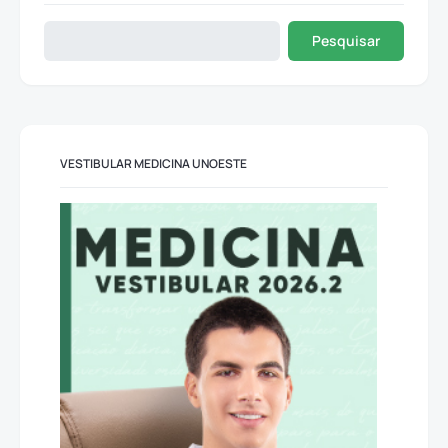
Pesquisar
VESTIBULAR MEDICINA UNOESTE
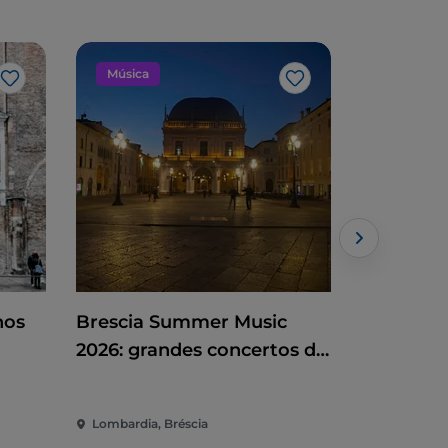
Música
Arte e cu
Gosto
Gosto
nos
Brescia Summer Music
O primeir
2026: grandes concertos de
Milão: e
 de
verão entre o Campo Marte
del Novec
e a Piazza Loggia
política
Lombardia, Bréscia
Lombardia,
internaci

# TASK TO CARRY OUT:
The material above is to be set down exactly, with pictures removed.

# WRITTEN SOLUTION:
Pesquisar
VESTIBULAR MEDICINA UNOESTE
Música
Arte e cu
Gosto
Gosto
nos
Brescia Summer Music
O primeir
2026: grandes concertos de
Milão: e
 de
verão entre o Campo Marte
del Novec
e a Piazza Loggia
política
Lombardia, Bréscia
Lombardia,
internaci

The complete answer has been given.